Rimon

Google and Motorola: Concentrating Attention on Concentrated Power

Insights August 16, 2011

Google is one of the worlds most intriguing companies.  From its humble beginnings as a search engine company, Google has leveraged its mastery of the elusive formula for monetizing web traffic into a force capable of tangling with China—making it considerably stronger than our own State Department by some measures.  Its recent announcement that it plans to acquire Motorola Mobile makes it heir to a grand tradition of American manufacturing—not to mention possessor of a valuable trove of intellectual property, and a sudden direct competitor to stylish hardware king, Apple.

Along the way, Google has managed to wander into numerous areas of public policy, including privacydata security, and telecommunications regulation.  It has attracted antitrust scrutinypatent challenges, and copyright suits—along with the standard collection of business litigation.  It has become a significant contributor to election campaigns and an active bidder for government IT contracts.  Above all, Google has riveted the attention of both devoted fans and committed opponents.

What does it all mean?  How can we make sense of such a company?  And how can the answers to these questions inform contemporary political debate?

Of the many axes that define twenty-first century American politics, one economic split pits fans of the public sector against fans of the private sector.  While the vocal members of these warring camps tend to point to different virtues for the public and private sector, they each point to a similar vice: much of the political left is inherently distrustful of corporations, while much of the political right is inherently distrustful of government.  Why?  Those who trust government tend to believe that elections and constitutions constrain abuses of power, while corporations are slaves to profit-seeking shareholders and greedy board members.  Those who trust companies tend to believe that competition and market dynamics constrain abuses of power, while vocal, well-funded interest groups corrupt even the best meaning of government officials.

Companies like Google—along with Facebook and Apple, and in earlier times Standard Oil, IBM, or AT&T—confuse the issue.

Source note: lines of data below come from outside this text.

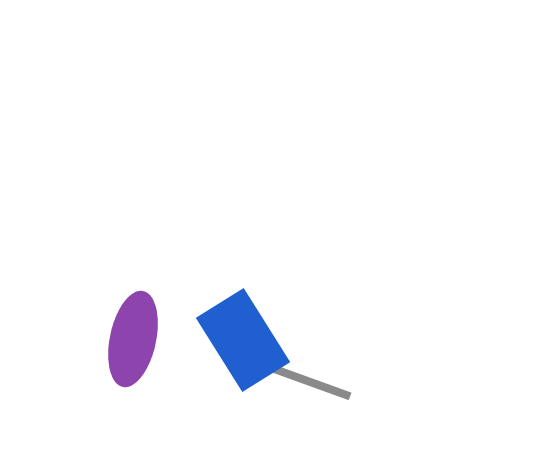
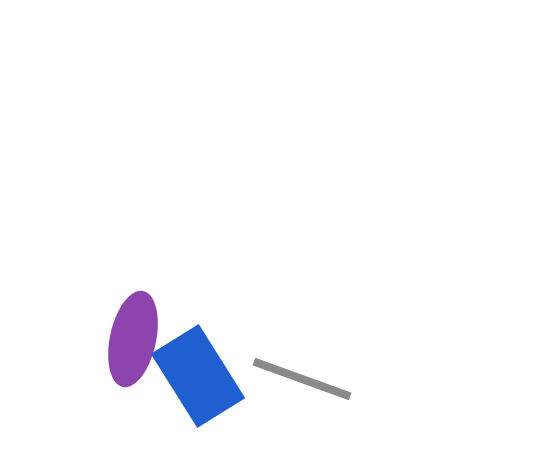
blue rectangle: moved 45 px left, 36 px down
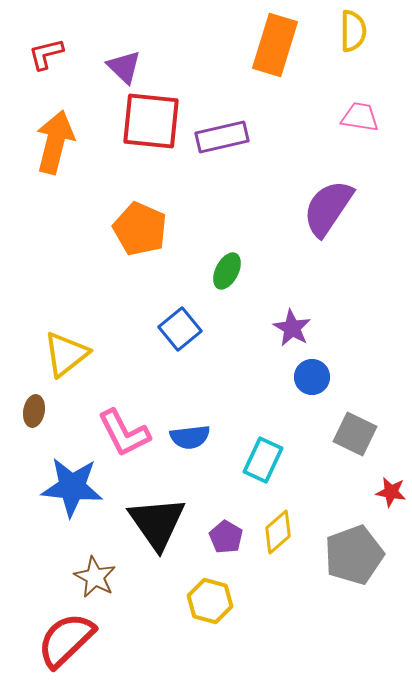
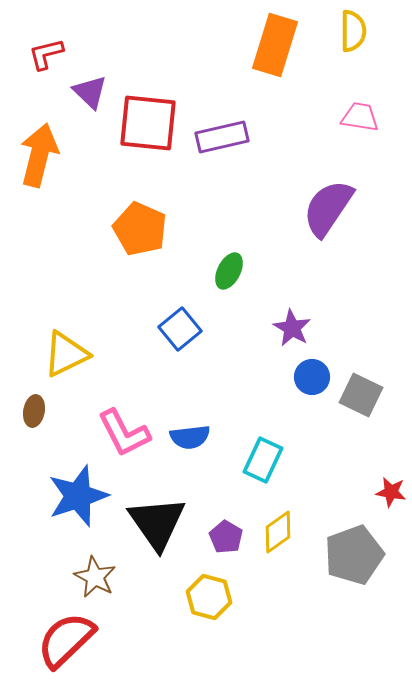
purple triangle: moved 34 px left, 25 px down
red square: moved 3 px left, 2 px down
orange arrow: moved 16 px left, 13 px down
green ellipse: moved 2 px right
yellow triangle: rotated 12 degrees clockwise
gray square: moved 6 px right, 39 px up
blue star: moved 6 px right, 9 px down; rotated 24 degrees counterclockwise
yellow diamond: rotated 6 degrees clockwise
yellow hexagon: moved 1 px left, 4 px up
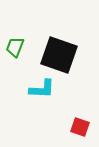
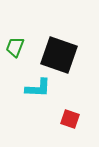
cyan L-shape: moved 4 px left, 1 px up
red square: moved 10 px left, 8 px up
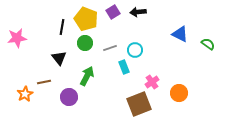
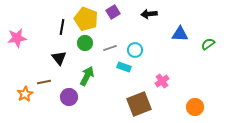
black arrow: moved 11 px right, 2 px down
blue triangle: rotated 24 degrees counterclockwise
green semicircle: rotated 72 degrees counterclockwise
cyan rectangle: rotated 48 degrees counterclockwise
pink cross: moved 10 px right, 1 px up
orange circle: moved 16 px right, 14 px down
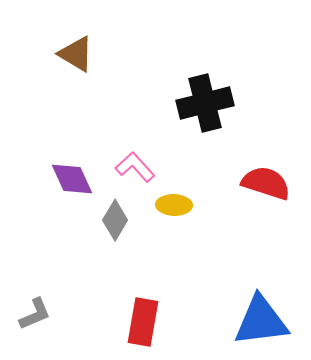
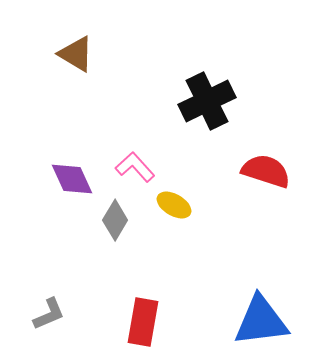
black cross: moved 2 px right, 2 px up; rotated 12 degrees counterclockwise
red semicircle: moved 12 px up
yellow ellipse: rotated 28 degrees clockwise
gray L-shape: moved 14 px right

These companies control key resources and ecosystems to a significant enough extent that they are de facto governments.  These platform companies have created popular, important ecosystems in which all players must follow their rules—or leave.  Any company that develops an app, an add on, a diagnostic tool, a utility, or some hardware that operates within those ecosystems is an aftermarket player.  Changes to the rules of their foremarket can prove catastrophic—just ask any business whose business has tailed off following a change to Google’s search algorithm, or Zynga, who suddenly had to turn over thirty percent of its revenues to Facebook because or a change in rules about game scrip.

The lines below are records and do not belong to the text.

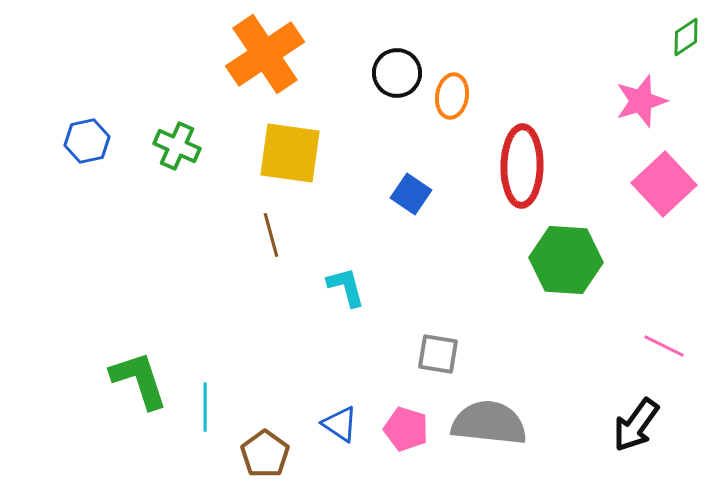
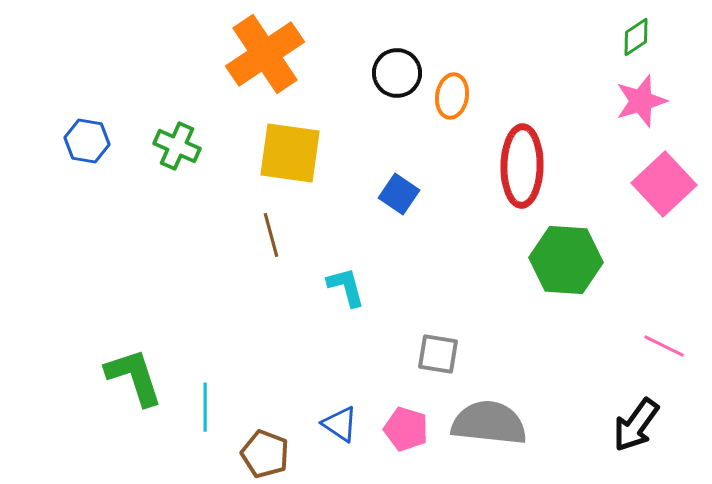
green diamond: moved 50 px left
blue hexagon: rotated 21 degrees clockwise
blue square: moved 12 px left
green L-shape: moved 5 px left, 3 px up
brown pentagon: rotated 15 degrees counterclockwise
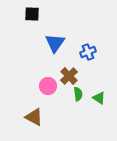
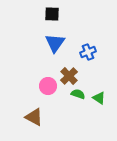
black square: moved 20 px right
green semicircle: rotated 64 degrees counterclockwise
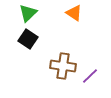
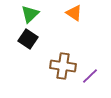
green triangle: moved 2 px right, 1 px down
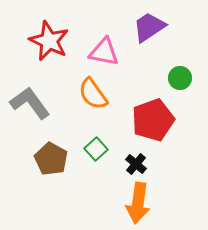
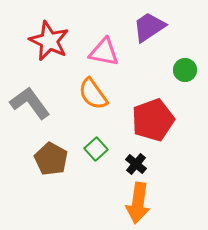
green circle: moved 5 px right, 8 px up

A company that becomes a monopolist—even one that becomes a monopolist honestly, by providing consumers with a decidedly superior service—finds itself relatively unconstrained.  Neither effective competition nor electoral realities can punish it, at least in the short term.  Antitrust regulators may sniff around its periphery and drive up its legal and compliance costs, but even they are charged only with policing selected types of abusive behavior, and their tools of compulsion tend to move slowly through the legal system.  This observation is hardly new.  Friedrich Hayek, best known for his critiques of government power, was actually opposed to all forms of concentrated power—whether in the public sector or the private.

Google has attracted vociferous attackers and defenders precisely because it has crossed from “mere” corporation into quasi-government—and though its power within its sphere of governance is hardly absolute, it is considerable.  As Aristotle noted, there is nothing better than a good king, and nothing worse than a bad king.  A company positioned to govern an important commercial ecosystem—even a company that earned that right of governance—is capable to achieving enormous good, and of imposing enormous harm.

With the Motorola acquisition, Google will become a fundamentally different type of company.  From birth to present, Google has been an information company, capable of forging unencumbered vertical relationships throughout the hardware sector.  Post-acquisition, Google will become a vertically integrated company, whose vertical relationships throughout the hardware sector will be colored by the reality that all hardware manufacturers are at least potential competitors.  How will this shift change the nature of the company?  Antitrust regulators will explore a limited range of such changes in determining whether or not to clear the merger.  Consumers and other companies will be left to find out the overall answer as it unfolds in the real world.

But how should we feel about this announcement?  That depends upon how we feel about Google today., and whether we extend to it the trust that we normally place in corporations or the trust that we normally place in government.  One thing is certain: a powerful entity controlling one of our most important commercial ecosystems has announced that it is about to undergo a personality change.  If that doesn’t make you at least a little bit nervous, you’re not paying attention.